I’ll just come out and say it; cut-scenes are an antiquated and inefficient form of storytelling in videogames. It’s time to get rid of them, to utterly eradicate the concept in its entirety from face of the earth. For if we don’t, the industry could potentially morph into a stagnant swamp of ineptitude with all of the growth prospects of a basement-dwelling high-school dropout. It’s drastic, I know, but before you all raid your local garden centre for pitchforks and ravenous chainsaws please hear me out, for the very future of the industry is at stake.
Okay, maybe I’m being slightly over-dramatic, but it’s true that the cut-scene needs to be phased out as the principal form of narrative progression in games. The primary driving force behind such an argument comes from the fact that cut-scenes, as a narrative form, are inherently juxtaposed against the very essence of videogames. The latter is a bountiful cornucopia overflowing with the delicious and succulent fruit of interactivity. The art of playing a videogame is the art of interacting, of embodying a persona and exploring a whole new world of wondrous adventure and staggering beauty with our own two hands (or thumbs). It’s what makes videogames unique, what sets the medium apart from the likes of film and literature.
Cut-scenes, however, completely forgo this fundamental element. They are non-interactive – except in the fact that you can skip them – and are effectively a separate entity altogether to the gameplay. The two are diametrically opposed to one another, staring each other down with their fingers in their ears like two tantrummy toddlers, refusing to listen and cooperate with the other. Within your average game, upon completing a challenge, be it mowing down hordes of ravenous zombies or solving a particularly perplexing puzzle, you are rewarded for your success with a slice of narrative exposition which, more often than not, is relayed via the medium of the cut-scene. While it’s nice to kick back and relax for a few moments as the story unfolds before you, the break in gameplay caused by the appearance of the cut-scene utterly shatters the pacing and immersion factor. The high-octane action extravaganza suddenly slams head-first into the digital brick wall that separates the gameplay from the story, wrenching you directly out of one medium and propelling you full force into the front porch of another.

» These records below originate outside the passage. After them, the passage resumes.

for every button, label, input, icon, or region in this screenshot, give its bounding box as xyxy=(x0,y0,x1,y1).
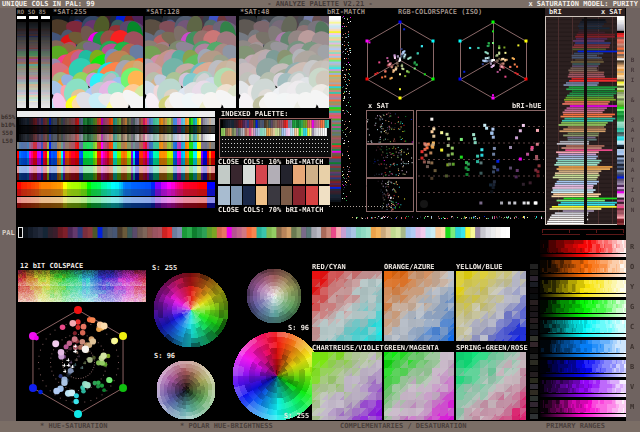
pal-strip-label: PAL xyxy=(2,229,15,237)
comp-label-green-magenta: GREEN/MAGENTA xyxy=(384,344,439,352)
bri-sat-bar-chart xyxy=(545,16,625,225)
palette-strip xyxy=(18,227,510,238)
range-bracket-marks xyxy=(540,227,626,238)
xsat-scatter-plot xyxy=(366,110,414,212)
sorted-palette-strip xyxy=(617,16,624,225)
close-color-swatch xyxy=(319,165,331,184)
bri-saturation-vertical-label: BRI & SATURATION xyxy=(628,56,636,216)
comp-panel-red-cyan xyxy=(312,271,382,341)
strip-label-b10: b10% xyxy=(1,121,15,129)
strip-label-l50: L50 xyxy=(2,137,13,145)
close-cols-row-10 xyxy=(218,165,330,184)
comp-label-spring-green-rose: SPRING-GREEN/ROSE xyxy=(456,344,528,352)
close-color-swatch xyxy=(243,165,255,184)
comp-label-red-cyan: RED/CYAN xyxy=(312,263,346,271)
indexed-palette-swatches xyxy=(220,119,329,155)
footer-complementaries[interactable]: COMPLEMENTARIES / DESATURATION xyxy=(340,422,466,430)
colspace-title: 12 bIT COLSPACE xyxy=(20,262,83,270)
primary-range-label-O: O xyxy=(630,263,634,271)
close-color-swatch xyxy=(293,186,305,205)
sat255-toggle[interactable]: *SAT:255 xyxy=(53,8,87,16)
close-color-swatch xyxy=(281,165,293,184)
tick-marks-row xyxy=(352,214,545,219)
primary-range-label-R: R xyxy=(630,243,634,251)
hue-saturation-wheel xyxy=(16,304,147,420)
palette-transform-strips xyxy=(17,110,215,208)
gradient-column-2 xyxy=(29,16,38,108)
close-color-swatch xyxy=(306,165,318,184)
sat128-toggle[interactable]: *SAT:128 xyxy=(146,8,180,16)
strip-label-s50: S50 xyxy=(2,129,13,137)
comp-label-yellow-blue: YELLOW/BLUE xyxy=(456,263,502,271)
dark-tile-strip xyxy=(530,264,538,420)
xsat-column-header: x SAT xyxy=(601,8,622,16)
polar-c-label: S: 96 xyxy=(154,352,175,360)
polar-circle-s96-top xyxy=(246,268,302,324)
close-color-swatch xyxy=(231,165,243,184)
primary-range-label-M: M xyxy=(630,403,634,411)
polar-circle-s255-top xyxy=(153,272,229,348)
primary-range-label-G: G xyxy=(630,303,634,311)
close-color-swatch xyxy=(231,186,243,205)
bri-sat-chart-header: bRI x SAT xyxy=(545,8,625,16)
footer-primary-ranges[interactable]: PRIMARY RANGES xyxy=(546,422,605,430)
primary-range-label-Y: Y xyxy=(630,283,634,291)
bri-match-strip xyxy=(329,16,341,204)
close-color-swatch xyxy=(218,165,230,184)
polar-circle-s96-bottom xyxy=(156,360,216,420)
bri-match-header: bRI-MATCH xyxy=(327,8,365,16)
close-color-swatch xyxy=(243,186,255,205)
primary-range-label-C: C xyxy=(630,323,634,331)
rgb-colorspace-header: RGB-COLORSPACE (ISO) xyxy=(398,8,482,16)
polar-d-label: S: 255 xyxy=(284,412,309,420)
xsat-scatter-label: x SAT xyxy=(368,102,389,110)
brihue-scatter-plot xyxy=(416,110,546,212)
comp-label-orange-azure: ORANGE/AZURE xyxy=(384,263,435,271)
close-color-swatch xyxy=(293,165,305,184)
close-color-swatch xyxy=(306,186,318,205)
strip-label-b65: b65% xyxy=(1,113,15,121)
indexed-palette-box xyxy=(219,118,332,158)
colspace-tiles xyxy=(18,270,146,302)
brihue-scatter-label: bRI-hUE xyxy=(512,102,542,110)
close-color-swatch xyxy=(281,186,293,205)
primary-range-letters: ROYGCABVM xyxy=(630,240,638,420)
palette-analyzer-app: { "header": { "left": "UNIQUE COLS IN PA… xyxy=(0,0,640,432)
sat48-blob-panel xyxy=(239,16,331,108)
comp-panel-spring-green-rose xyxy=(456,352,526,420)
sat48-toggle[interactable]: *SAT:48 xyxy=(240,8,270,16)
bri-column-header: bRI xyxy=(549,8,562,16)
indexed-palette-title: INDEXED PALETTE: xyxy=(221,110,288,118)
polar-circle-s255-bottom xyxy=(232,331,322,421)
bri-match-marks xyxy=(342,16,352,204)
comp-panel-orange-azure xyxy=(384,271,454,341)
close-color-swatch xyxy=(319,186,331,205)
sat128-blob-panel xyxy=(145,16,236,108)
primary-ranges-chart xyxy=(540,240,626,420)
close-color-swatch xyxy=(268,165,280,184)
polar-b-label: S: 96 xyxy=(288,324,309,332)
primary-range-label-B: B xyxy=(630,363,634,371)
close-color-swatch xyxy=(268,186,280,205)
comp-panel-chartreuse-violet xyxy=(312,352,382,420)
close-color-swatch xyxy=(218,186,230,205)
close-cols-row-70 xyxy=(218,186,330,205)
close-cols-10-label: CLOSE COLS: 10% bRI-MATCH xyxy=(218,158,323,166)
polar-a-label: S: 255 xyxy=(152,264,177,272)
footer-hue-saturation[interactable]: * HUE-SATURATION xyxy=(40,422,107,430)
saturation-model-toggle[interactable]: x SATURATION MODEL: PURITY xyxy=(528,0,638,8)
primary-range-label-A: A xyxy=(630,343,634,351)
footer-polar-hue-brightness[interactable]: * POLAR HUE-BRIGHTNESS xyxy=(180,422,273,430)
comp-panel-yellow-blue xyxy=(456,271,526,341)
gradient-column-3 xyxy=(41,16,50,108)
sat255-blob-panel xyxy=(52,16,143,108)
comp-panel-green-magenta xyxy=(384,352,454,420)
left-sidebar xyxy=(0,8,16,421)
close-color-swatch xyxy=(256,186,268,205)
primary-range-label-V: V xyxy=(630,383,634,391)
rgb-colorspace-cubes xyxy=(352,16,545,102)
comp-label-chartreuse-violet: CHARTREUSE/VIOLET xyxy=(312,344,384,352)
gradient-column-1 xyxy=(17,16,26,108)
close-cols-70-label: CLOSE COLS: 70% bRI-MATCH xyxy=(218,206,323,214)
close-color-swatch xyxy=(256,165,268,184)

It is a clunky and invasive form of storytelling, and frankly we need to find a suitable replacement. Over the last couple of decades or so, we’ve become encased in a luxurious bubble of contentment in relation to the cut-scene, satisfied with such a method of videogame storytelling. And while the form certainly has its advantages – highly cinematic exposition that can, quite literally, penetrate the very essence of your soul – it goes against the fact that when we play games, we actually want to play them, story and all. With cut-scenes, however, you play the game then watch the story. The two are barely connected, and it results in stories that feel detached and disenfranchised from their respective games. Something needs to be done, something that connects the two together within a beautiful symbiotic partnership akin to Cletus Cassidy and Carnage – except without the murderous bloodshed, of course.
Thankfully, some developers are already experimenting with alternate ways of creating evocative and memorable stories, ones that are intrinsically intertwined with the gameplay rather than separate from it. Inside, by Playdead, is a brilliant example of such experimentation. This puzzle-platformer is without a doubt the greatest narrative-driven experience of 2016 (sorry Nathan Drake!), and it is all down to the fact that it utterly disregards cut-scenes altogether in favour of weaving the narrative into the very fabric of the game itself. The game doesn’t even have any spoken dialogue. All the narrative exposition is conveyed via both the action of the player, and those of the world around them. It’s a masterful work of gaming narrative, never pausing or interjecting, and it is all down to the fact that the story and the gameplay are one. It is marriage of holy matrimony, and it is just pure, unaltered joy to experience.
The innovation of Inside demonstrates how we have all been lulled into a false sense of security over the last couple of decades in regards to storytelling in games. Cut-scenes are familiar to us, and thus we have all been fooled into thinking that they are an adequate method of storytelling in videogames. Collectively, we do not want to seek out an alternative, yet deep within us all we all know that there is a far better alternative. The widespread critical acclaim of Inside is testament to that; we instinctively know and want something greater, more hands-on and dynamic. Yet no one is willing to voice the obvious, and it is a travesty. We, as gamers deserve better, but in order to get it we must wake up and demand it.